Artistic swimmer Bill May flew out to Fukuoka, Japan, 22 years ago this month to watch the World Aquatics Championships, a competition he could not take part in because he was a man.
May recalls almost nothing about the city. Yet he remembers every inch of the pool, which he was allowed to dip into alongside the swimmers competing at the championships, despite only being an onlooker.
“Back then, security wasn’t as tight,” May says with his ready laugh.
Much has changed in artistic swimming and the life of Bill May in 22 years, but fate has brought him back to Fukuoka, which is once again hosting the World Aquatics Championships during the next two weeks. This time, men are allowed to compete in artistic swimming, and 44-year-old May is right in the thick of itas one of the star attractions of the team events.

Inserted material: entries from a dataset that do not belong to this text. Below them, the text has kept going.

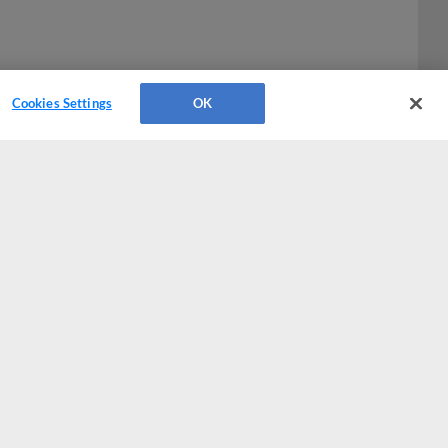
Cookies Settings
OK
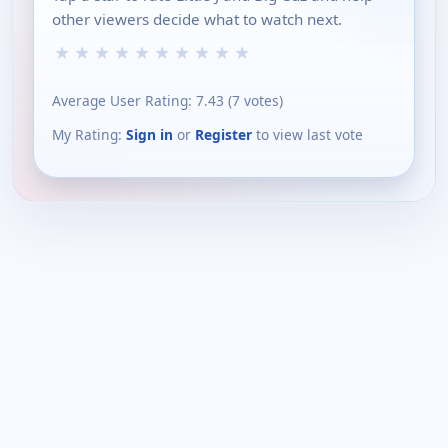
other viewers decide what to watch next.
★
★
★
★
★
★
★
★
★
★
Average User Rating:
7.43
(
7
votes)
My Rating:
Sign in
or
Register
to view last vote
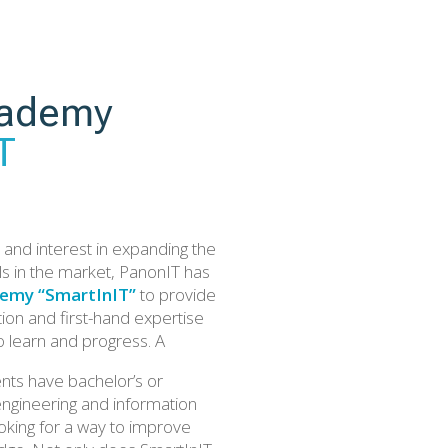
ademy
T
and interest in expanding the
ls in the market, PanonIT has
emy “SmartInIT”
to provide
ion and first-hand expertise
o learn and progress. A
ents have bachelor’s or
engineering and information
oking for a way to improve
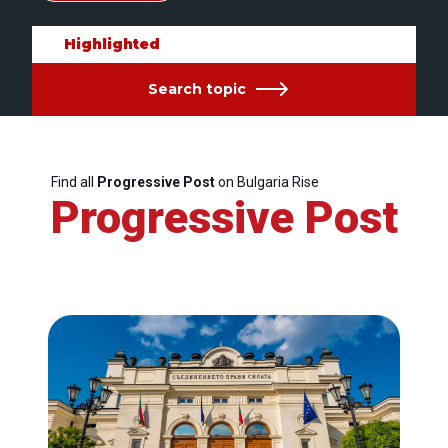
Highlighted
Search topic
Find all
Progressive Post
on Bulgaria Rise
Progressive Post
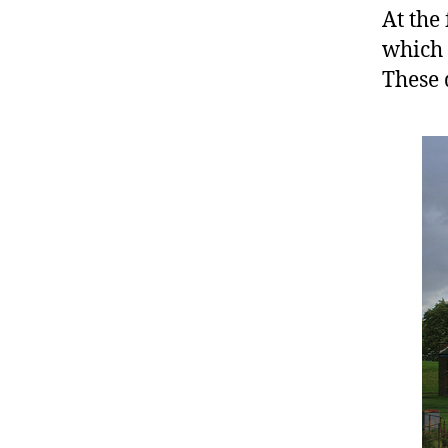
At the
which 
These 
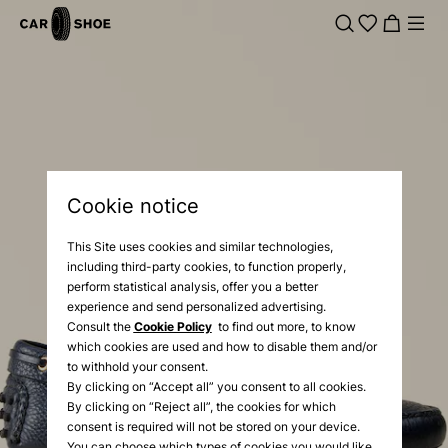
Cookie notice
This Site uses cookies and similar technologies,
including third-party cookies, to function properly,
perform statistical analysis, offer you a better
experience and send personalized advertising.
Consult the
Cookie Policy
to find out more, to know
which cookies are used and how to disable them and/or
to withhold your consent.
By clicking on “Accept all” you consent to all cookies.
By clicking on “Reject all”, the cookies for which
consent is required will not be stored on your device.
You can choose which types of cookies you would like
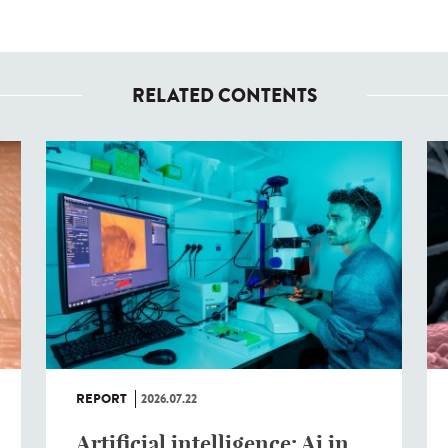
RELATED CONTENTS
REPORT
2026.07.22
Artificial intelligence: Ai in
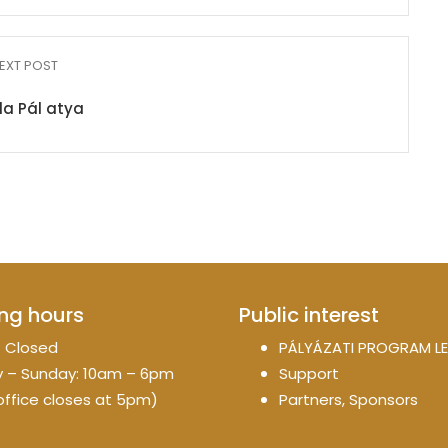
EXT POST
da Pál atya
ng hours
Public interest
 Closed
PÁLYÁZATI PROGRAM LE
 – Sunday: 10am – 6pm
Support
office closes at 5pm)
Partners, Sponsors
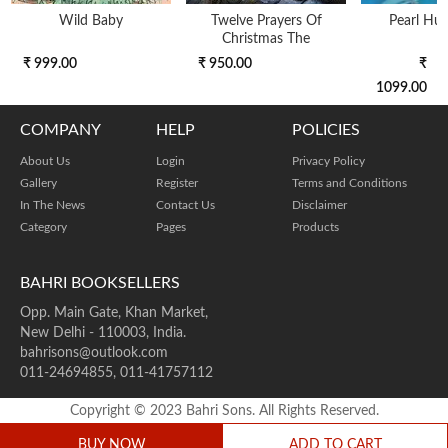
Wild Baby
Twelve Prayers Of
Pearl Hun
Christmas The
₹ 999.00
₹ 950.00
₹
1099.00
COMPANY
HELP
POLICIES
About Us
Login
Privacy Policy
Gallery
Register
Terms and Conditions
In The News
Contact Us
Disclaimer
Category
Pages
Products
BAHRI BOOKSELLERS
Opp. Main Gate, Khan Market,
New Delhi - 110003, India.
bahrisons@outlook.com
011-24694855, 011-41757112
Copyright © 2023 Bahri Sons. All Rights Reserved.
BUY NOW
ADD TO CART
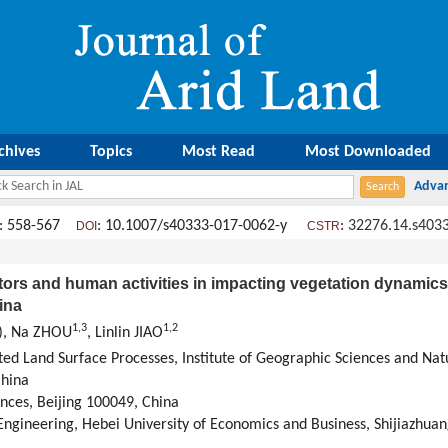
chives
Topics
Most Read
Most Downloaded
: 558-567
: 10.1007/s40333-017-0062-y
:
32276.14.s403
DOI
CSTR
ctors and human activities in impacting vegetation dynamics
ina
1,
3
1,
2
), Na ZHOU
, Linlin JIAO
ted Land Surface Processes, Institute of Geographic Sciences and Na
China
nces, Beijing 100049, China
gineering, Hebei University of Economics and Business, Shijiazhua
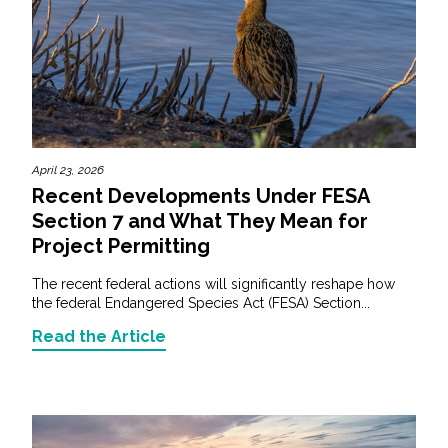
April 23, 2026
Recent Developments Under FESA
Section 7 and What They Mean for
Project Permitting
The recent federal actions will significantly reshape how
the federal Endangered Species Act (FESA) Section...
Read the Article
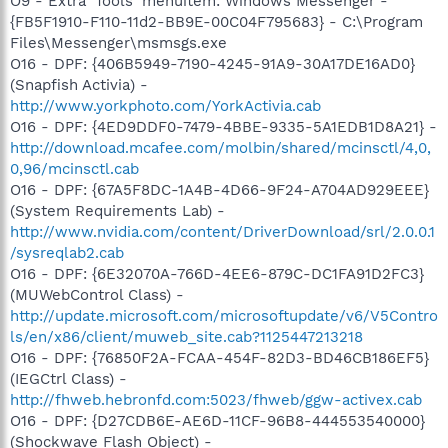
O9 - Extra 'Tools' menuitem: Windows Messenger -
{FB5F1910-F110-11d2-BB9E-00C04F795683} - C:\Program
Files\Messenger\msmsgs.exe
O16 - DPF: {406B5949-7190-4245-91A9-30A17DE16AD0}
(Snapfish Activia) -
http://www.yorkphoto.com/YorkActivia.cab
O16 - DPF: {4ED9DDF0-7479-4BBE-9335-5A1EDB1D8A21} -
http://download.mcafee.com/molbin/shared/mcinsctl/4,0,
0,96/mcinsctl.cab
O16 - DPF: {67A5F8DC-1A4B-4D66-9F24-A704AD929EEE}
(System Requirements Lab) -
http://www.nvidia.com/content/DriverDownload/srl/2.0.0.1
/sysreqlab2.cab
O16 - DPF: {6E32070A-766D-4EE6-879C-DC1FA91D2FC3}
(MUWebControl Class) -
http://update.microsoft.com/microsoftupdate/v6/V5Contro
ls/en/x86/client/muweb_site.cab?1125447213218
O16 - DPF: {76850F2A-FCAA-454F-82D3-BD46CB186EF5}
(IEGCtrl Class) -
http://fhweb.hebronfd.com:5023/fhweb/ggw-activex.cab
O16 - DPF: {D27CDB6E-AE6D-11CF-96B8-444553540000}
(Shockwave Flash Object) -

It turned out to be a successful return trip for May, as he was a part of the silver-medal winning American team in the acrobatic routine.
Things were different when May took up the sport at age 10. He was a boy in a girl’s domain, not openly discouraged but not exactly encouraged either, even as he moved from upstate New York to California to pursue the sport that he eventually becamethe best in the nation at.
“But you won’t be able to go to the Olympics” was a refrain he heard often in those years, as though the Games were the only event that mattered.
He continued anyway, and in artistic swimming found his life’s work. If the world championships and Olympics were women only, so be it. May made his peace with that and reveled in the competitions he could participate in, always showing up, always giving 100 percent, and more often than not winning the title.
He and duet partner Kristina Lum were the best in the U.S. in 1998, earned silver at the Goodwill Games the same year and shared a slew of international first place results. But the road to the Olympics remained closed off to May. Lum competed in the women’s team event at Sydney 2000. May then went to Athens four years later to watch the Games in person.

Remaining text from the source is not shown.